Long Tail, Decline of Filters, Information Literacy


In Salon today, Farhad Manjoo applies Chris Anderson’s “Long Tail” theory to news: Chasing tail. While Anderson’s book is concerned only with the business implications that come from the ability to sell lots of niche products, Manjoo considers the web’s ability to connect citizens with niche newspapers, magazines and partisan blogs to be part of the same phenomenon.

Unlimited choice and easy access shake the world in unpredictable ways, causing people to splinter along the lines of niches they enjoy, and sometimes to lose touch with the world beyond. Today it’s possible to stop reading newspapers and instead get all your news from the Fox News channel — indeed, this is something many millions have done.… To put it another way, I worry about the filters. Because the long tail has everything in it, the only way to find anything useful there is by using some kind of filter.

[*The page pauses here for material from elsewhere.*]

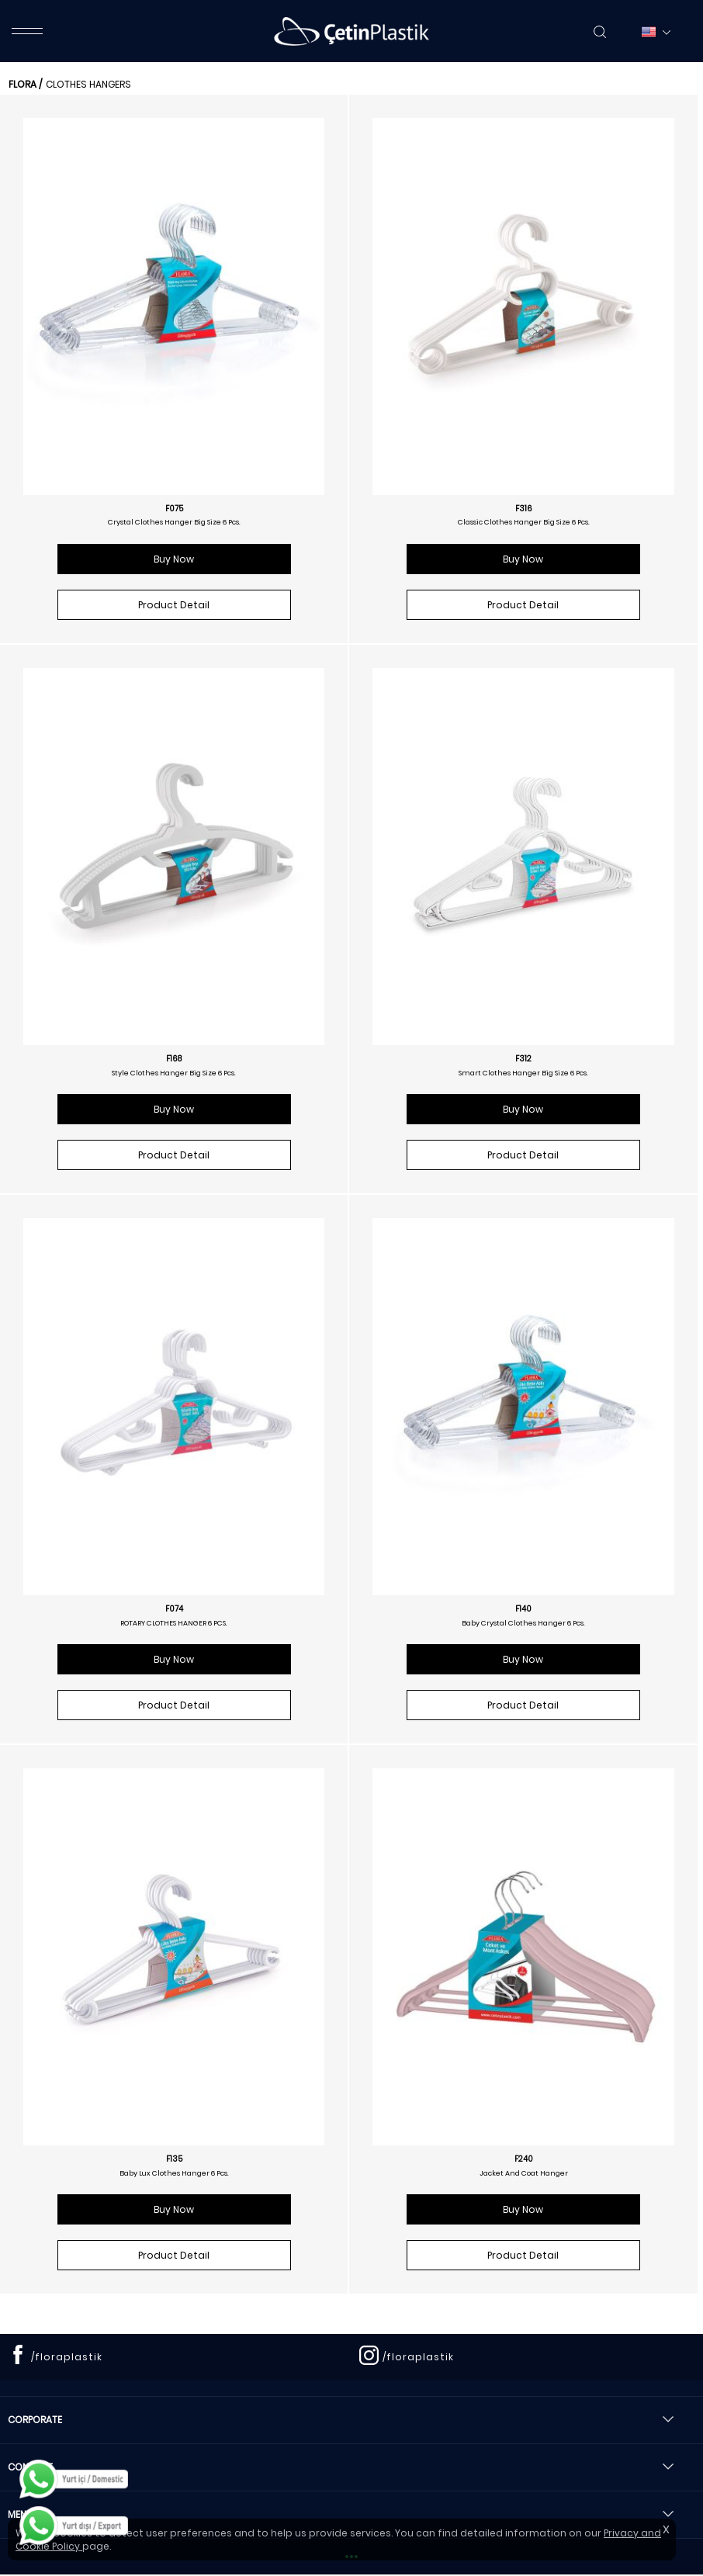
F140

The web allows for a democratization of information, which, in turn, creates the need for more information literacy. In other (less annoyingly pretentious) terms, the fact that it’s cheap to publish on the internet puts a great deal of biased, incomplete or simply wrong information on the same level as balanced, thorough and authoritative information. Individual citizens, students and researchers need to be more attentive to sources and details when sifting through such information and spend more time verifying and fact checking claims.

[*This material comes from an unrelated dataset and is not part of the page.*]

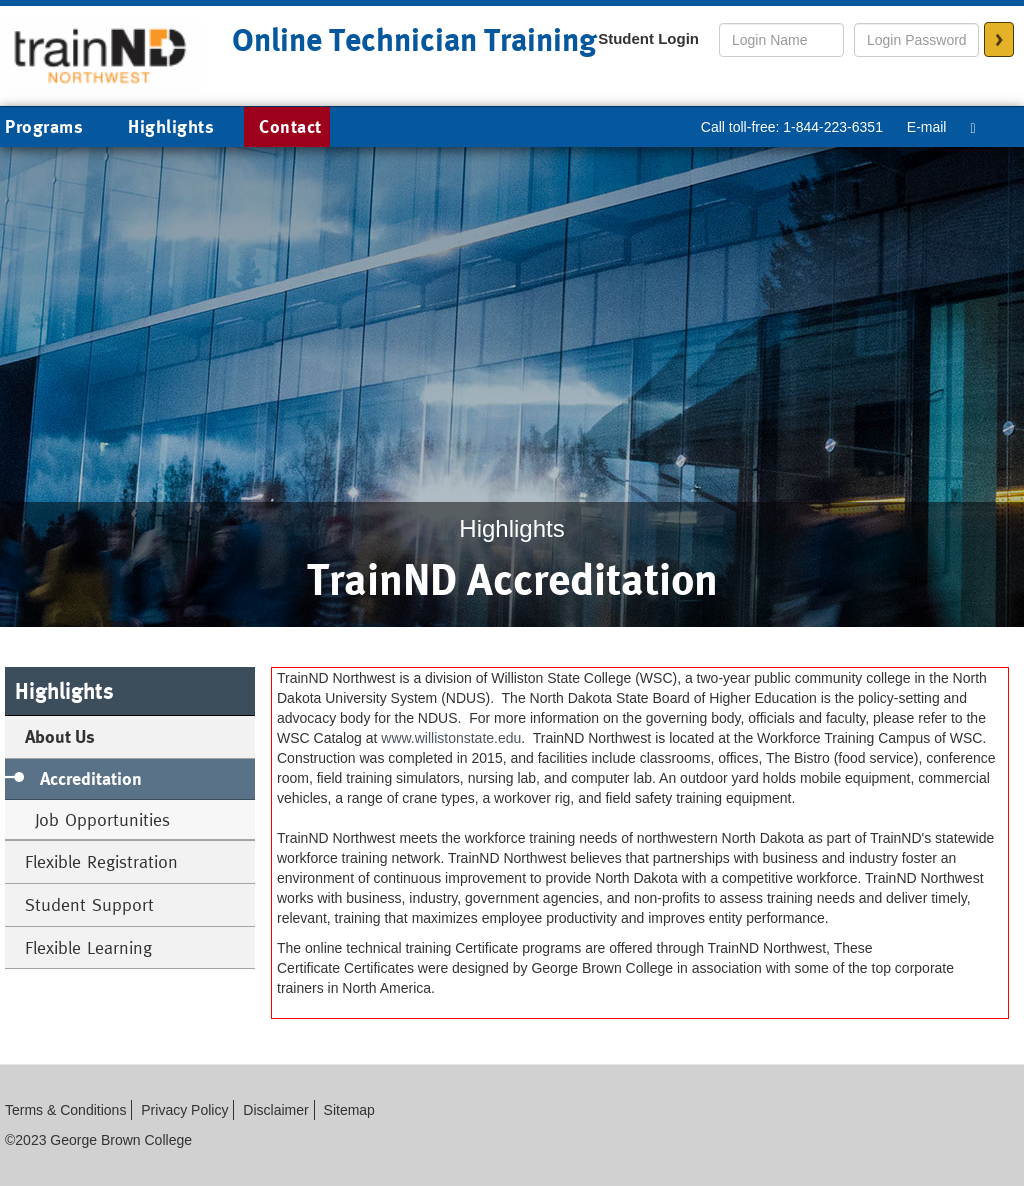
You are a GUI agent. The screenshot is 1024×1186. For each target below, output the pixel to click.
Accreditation (91, 778)
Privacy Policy (184, 1110)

Where in pre-internet environment, a number of filters sat between crackpot theories and a researcher. Those filters (reporters, publishers, librarians) still help to judge accuracy and reliability, but the unfiltered internet makes it easy to find the unfiltered and unreliable and individuals now need to have the skills to determine what is credible and what is not.
On the other hand, sometimes more filters can distort the truth. Salon.com editor Scott Rosenberg discusses the difference between blogs and comments at his personal blog, Wordyard: Lanny Davis, bile, and the distinction between “blog” and “comments”: “The simple distinction between the proprietor of a site — the ‘blogger’ — and the poster of comments is being forgotten or deliberately ignored here to score a political point.… In open online environments, it simply makes no sense to hold the publisher/blogger/site owner responsible for every opinion, attitude and flame that visitors post. If that’s where we’re headed, we might as well just shut down the Net and go home.”
47 USC §230 provides a “safe harbor” for the hosts of online forums (such as blog comment pages), so that the publishers are not considered the publisher or speaker of comments posted by unrelated third parties. Of course, although the law exempts site owners from liability, it does not prevent unwitting or unscrupulous commentators from attributing to a site owner the words of an unrelated comment poster.